It is no news that Tamil Nadu houses a unique tradition where cine artistes are mostly assured of a career in politics. It is a convention that has been discussed to death when any film personality steps into politics, the latest being Rajinikanth and Kamal Haasan. The most popular hero-turned-politician, as we all know, was MG Ramachandran. However, the credit for the tradition truly belongs to a few others, an important name being M Karunanidhi, whose fiery words and monologues were an important tool for the Dravidian movement.

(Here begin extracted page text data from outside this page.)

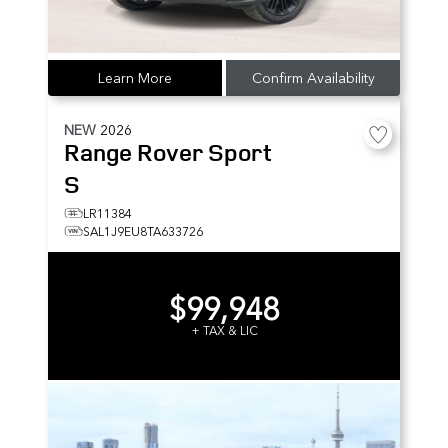
Learn More
Confirm Availability
NEW
2026
Range Rover Sport
S
LR11384
SAL1J9EU8TA633726
$99,948
+ TAX & LIC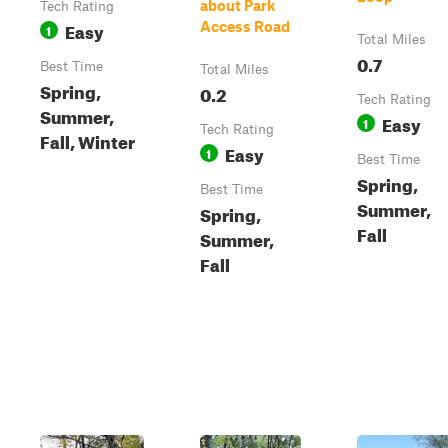
about Park
Tech Rating
Easy
Access Road
1
Total Miles
0.7
Best Time
Total Miles
Spring,
0.2
Tech Rating
Summer,
Easy
1
Tech Rating
Fall, Winter
Easy
1
Best Time
Spring,
Best Time
Summer,
Spring,
Fall
Summer,
Fall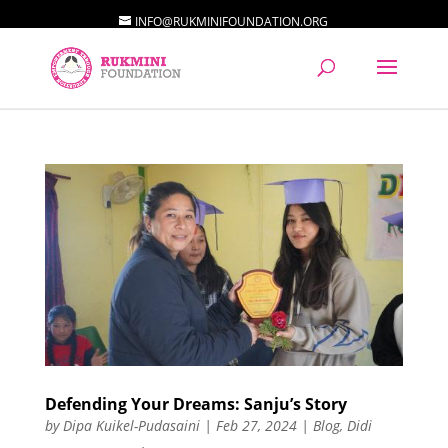
INFO@RUKMINIFOUNDATION.ORG
Defending Your Dreams: Sanju’s Story
by
Dipa Kuikel-Pudasaini
|
Feb 27, 2024
|
Blog
,
Didi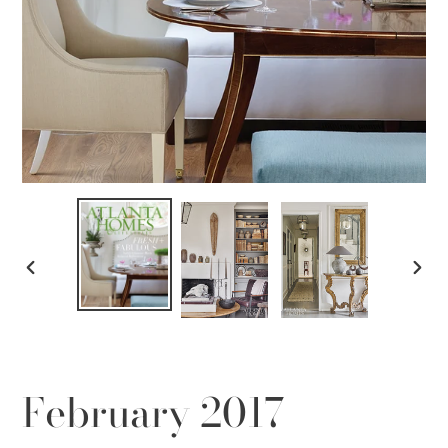
PREVIOUS
NEX
SLIDE
SLID
February 2017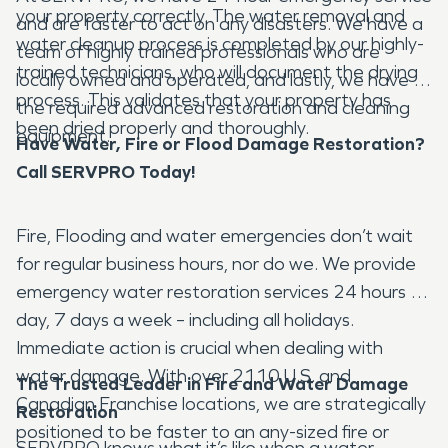
your property correctly. The water removal and
and are faster to act on any disasters. We have a
water cleanup process is completed by our highly-
team of highly trained professionals who are
trained technicians, who will document the drying
locally owned and operated, and lastly, we have all
process. This validates that your property has
the required advanced restoration and cleaning
been dried properly and thoroughly.
equipment.
Have Water, Fire or Flood Damage Restoration?
Call SERVPRO Today!
Fire, Flooding and water emergencies don’t wait
for regular business hours, nor do we. We provide
emergency water restoration services 24 hours a
day, 7 days a week – including all holidays.
Immediate action is crucial when dealing with
water damage. With over 2110 U.S. and
The Trusted Leader in Fire and Water Damage
Canadian Franchise locations, we are strategically
Restoration
positioned to be faster to an any-sized fire or
SERVPRO knows what it’s like when a water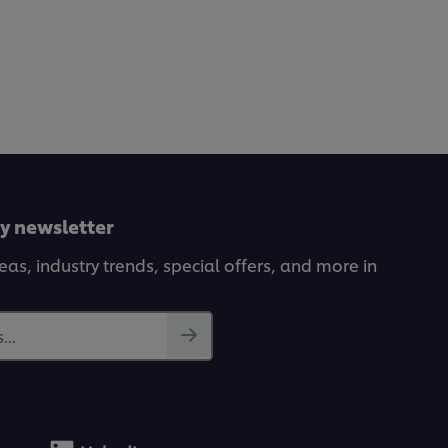
ly newsletter
deas, industry trends, special offers, and more in
...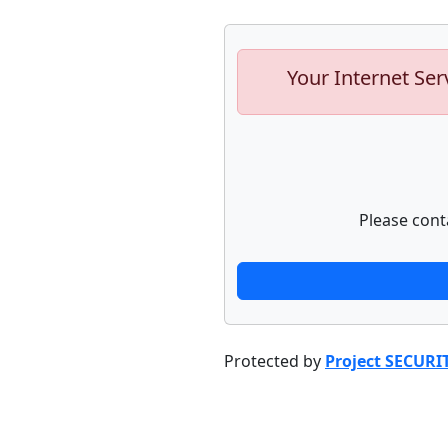
Your Internet Ser
Please cont
Protected by
Project SECURI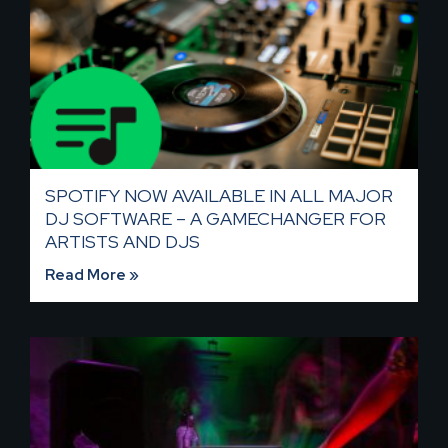
SPOTIFY NOW AVAILABLE IN ALL MAJOR
DJ SOFTWARE – A GAMECHANGER FOR
ARTISTS AND DJS
Read More »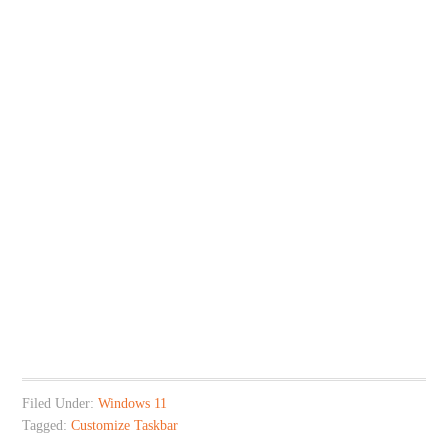
Filed Under:
Windows 11
Tagged:
Customize Taskbar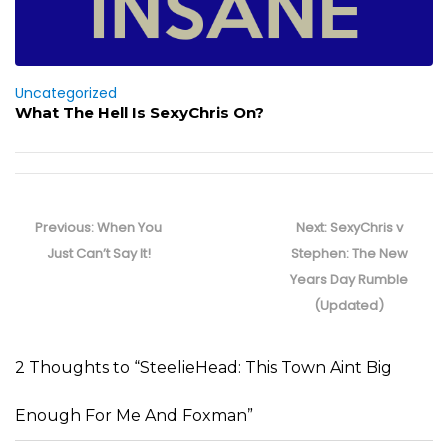
Uncategorized
What The Hell Is SexyChris On?
Post
navigation
Previous
Next
Previous:
When You
Next:
SexyChris v
post:
post:
Just Can’t Say It!
Stephen: The New
Years Day Rumble
(Updated)
2 Thoughts to “SteelieHead: This Town Aint Big
Enough For Me And Foxman”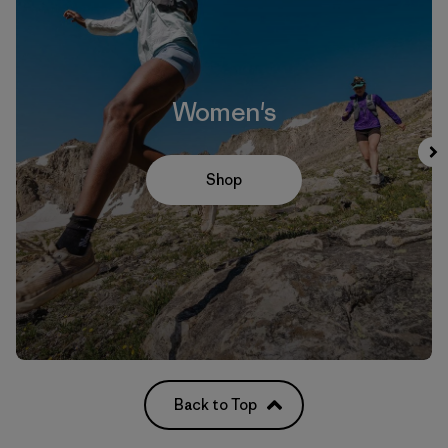
Women's
Shop
Back to Top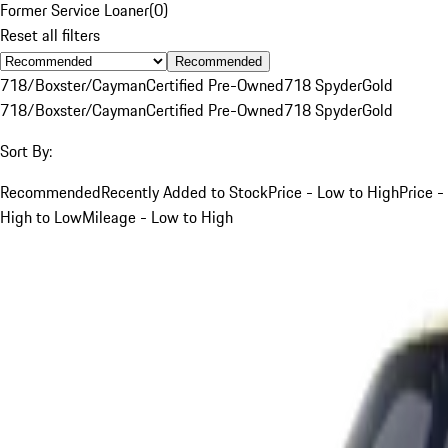
Former Service Loaner
(
0
)
Reset all filters
Recommended
718/Boxster/Cayman
Certified Pre-Owned
718 Spyder
Gold
718/Boxster/Cayman
Certified Pre-Owned
718 Spyder
Gold
Sort By:
Recommended
Recently Added to Stock
Price - Low to High
Price -
High to Low
Mileage - Low to High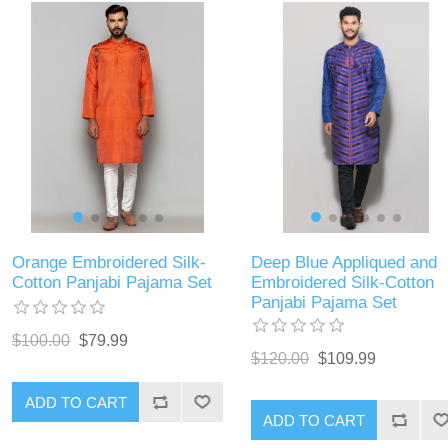
Orange Embroidered Silk-
Deep Blue Appliqued and
Cotton Panjabi Pajama Set
Embroidered Silk-Cotton
Panjabi Pajama Set
$100.00
$79.99
$120.00
$109.99
ADD TO CART
ADD TO CART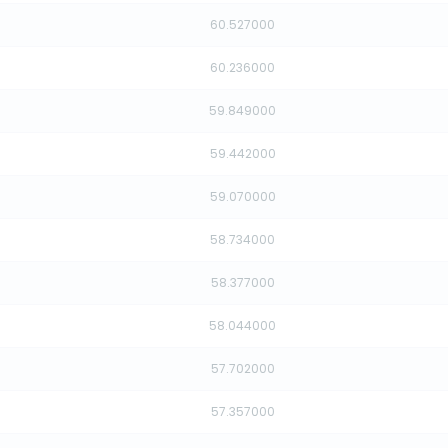
60.527000
60.236000
59.849000
59.442000
59.070000
58.734000
58.377000
58.044000
57.702000
57.357000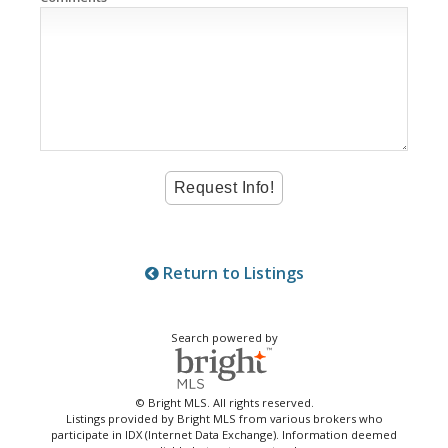
Return to Listings
Search powered by
© Bright MLS. All rights reserved.
Listings provided by Bright MLS from various brokers who
participate in IDX (Internet Data Exchange). Information deemed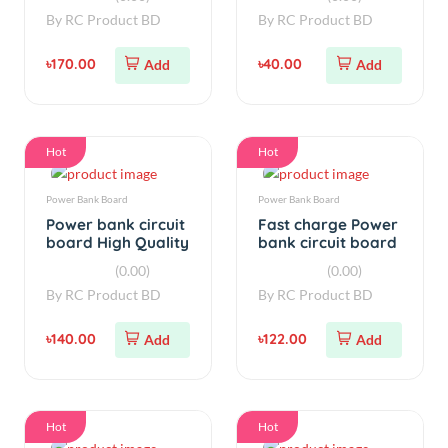
৳170.00
৳40.00
Add
Add
Hot
Hot
Power Bank Board
Power Bank Board
Power bank circuit
Fast charge Power
board High Quality
bank circuit board
with Led display
with Led display 5V
(0.00)
(0.00)
2.1A
3A
By
RC Product BD
By
RC Product BD
৳140.00
৳122.00
Add
Add
Hot
Hot
Power Bank Board
simple
Power Bank board
Power bank circuit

Picking up the idea from his mentor Periyar and his treatment of stage plays, CN Annadurai and Karunanidhi were instrumental in politicising cinema with Dravidian ideologies. Karunanidhi’s political career and cinema career grew hand in hand. A teen activist, he joined Periyar during the anti-Hindi protests. Noticing his oratory and his flair for language, Periyar and Annadurai asked him to address gatherings and made him the editor of Kudiyarasu, also allowing him to write for theatre. Karunanidhi, who hadn’t passed tenth grade, was making a living by writing scripts for theatre groups. A writer known for his wit and political commentary, he quickly made a name with several powerful scripts that were aimed at catering to the mass audience.
His first film Rajakumari, for Jupiter studios, turned out to be a hit, also becoming a starting point for another influential figure in politics, MG Ramachandran. In fact, Karunanidhi’s politically charged stories found a good face in MG Ramachandran. In their next venture together, Abhimanyu, Karunanidhi is said to have made MGR (who played Arjuna) address the dying Abhimanyu as Anbu Tamizh Magane (Dear son of Tamil). However, two of the most memorable films from Karunanidhi had the face of Shivaji Ganesan. The 1952 film Parasakthi, also Shivaji’s debut, turned out to be one of Karunanidhi’s most popular work. From displacement to several other social issues faced by the state were talked about in the film. The film’s famous court sequence still stuns the viewer into silence, thanks to Shivaji’s performance and Karunanidhi’s lines. Another cult film from the Shivaji-Karunanidhi duo was Manohara. By this time, Karunanidhi had moved away from the Dravidar Kazhagam to the Dravidar Munnetra Kazhagam under Annadurai’s leadership. And Manohara was about a rebellious prince, who fights for his mother against a naive father. Coincidence?
There were several other films such as Panam and Malaikkallan which became vehicles for Dravidian ideologies. From a song indicative of the initials of the party to tackling adulteration, the prolific writer had infused his politics in cinema, setting some standards for the rest to follow. Karunanidhi was also the man behind MGR’s initial ‘saviour on screen’ image, which was later done by Kannadasan, followed by poet Vaali.
Karunanidhi wrote the screenplay for over 75 plays and even penned a TV series at the age of 92. Always known for his hard-hitting, sharp language, one could never deny the power of Karunanidhi’s language. Not even his rivals.